W meczu kontrolnym rozegranym we wtorek na stadionie w Ostropie – Piast Gliwice zremisował z trzecioligowym Pniówek Pawłowice Śląskie 3:3.
Tak jak przewidywano, Dariusz Wdowczyk dokonał w tym meczu generalnego przeglądu kadry. Łącznie zagrał 22 zawodników. Zabrakło Radosława Murawskiego, który jeszcze wczoraj zaliczył występ w reprezentacji Polski U-23 oraz kontuzjowanych Mateusza Maka i Edvinasa Girdvainisa. Dariusz Wdowczyk miał za to okazję przypatrzeć się jak radzi sobie młodzież: Aleksander Sopel i Patryk Dziczek. Cieszy też powrót do gry Łukasza Sekulskiego. Wygląda na to, że leczący uraz barku napastnik wraca do zdrowia. Ten strzelecki festiwal już w 5 minucie rozpoczęli goście za sprawą Majsnera. Po rzucie rożnym wyrównał Papadopulos, potem do bramki Piasta trafił były gracz niebiesko-czerwonych Michał Szczyrba. Jeszcze przed przerwą na 2:2 wyrównał Sedlar, także po rogu. W 75 min goście po raz trzeci w tym meczu objęli prowadzenie, ale już minutę później Żivec doprowadził do stanu 3:3 i jak się potem okazało, ustalił wynik tego meczu.
Cieszy, że Piast wciąż utrzymuje wysoką formę strzelecką, ale w starciu z drużyną grającą trzy klasy niżej nie można tracić aż tylu goli. To jest kolejny sygnał, że wciąż coś nie tak jest z grą w defensywie. Przypomnijmy, że w ekstraklasie Piast też tych goli traci dużo, nawet w zwycięskich meczach.
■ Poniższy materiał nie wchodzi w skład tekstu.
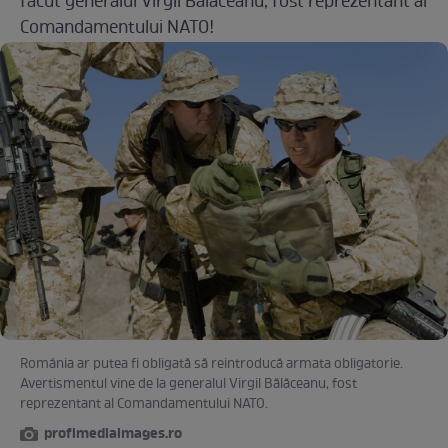
făcut generalul Virgil Bălăceanu, fost reprezentant al
Comandamentului NATO!
România ar putea fi obligată să reintroducă armata obligatorie.
Avertismentul vine de la generalul Virgil Bălăceanu, fost
reprezentant al Comandamentului NATO.
profimediaimages.ro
Gliwice, ul Lekarska – 28.03.2017, godz. 17:00
Piast Gliwice – Pniówek Pawłowice Śląskie 3:3 (2:2)
0:1 – 5` Mateusz Majsner,
1:1 – 15` Michal Papadopulos,
1:2 – 26` Michał Szczyrba,
2:2 – 43` Aleksandar Sedlar,
2:3 – 75` Adam Żak,
3:3 – 76` Sasa Żivec,
Piast Gliwice: (I połowa) Dobrivoj Rusov – Marcin Pietrowski, Aleksandar Sedlar, Uroš Korun, Stojan Vranješ, Aleksander Sopel, Tomasz Mokwa, Martin Bukata, Adam Mójta, Michal Papadopulos, Lukáš Čmelík. (II połowa) Jakub Szmatuła – Patrik Mráz, Hebert, Marcin Flis, Bartosz Szeliga – Patryk Dziczek, Michał Masłowski, Saša Živec, Gerard Badía – Maciej Jankowski, Łukasz Sekulski.
Pniówek Pawłowice Śląskie: Paweł Nowak – Rafał Adamek, Arkadiusz Lalko, Szymon Ciuberek, Sławomir Szary, Kamil Kostecki, Dawid Morcinek, Kamil Glenc, Michał Szczyrba, Mateusz Kiljan, Mateusz Majsner. Grali także: Bartosz Szelong, Bartłomiej Lorenc, Karol Goik, Adam Żak, Adam Krakowski, Bartosz Semeniuk, Arkadiusz Styczeń.
Opracowanie: piast.gliwice.pl
Byłem na meczu. Taka tam kopanina.Pniówek wychodził na prowadzenie Piast natychmiast podkręcał tempo i remis.Nie wiem na choooy ten mecz?Chyba żeby sobie pobiegali bo trener raczej nic z niego nie wyniesie.Obrona jak była słaba w lidze tak tu też.
Dużo bramek.Tez byłem na meczu i jedno wiem Rusov to nawet na 3 lige jest za słaby
Rusov na długo zostanie największym niewypałem transferowym. Większym niż Jankes.
Porównując Jankesa z Masłem, to jak porównać Fiata 126p z Mercedesem E-klasą. Ten to jest dopiero fatalny. Jakby tak złożyć drużynę z ostatnich paru lat z Rusova (tudzież Szumskiego), Polaka, Horvatha, Ipsy, Girdvainisa, Hadj Saida, Masłowskiego, Johna, Janczyka, Karasauksa, to mamy „zajebistą” wręcz jedenastkę :), do której nawet Jankowski by się nie łapał 🙂 także nie jest chłopak jeszcze taki zły.
Zapomniałem o jednym pomocniku. Wychodzi na to, ze dytko sie lapie.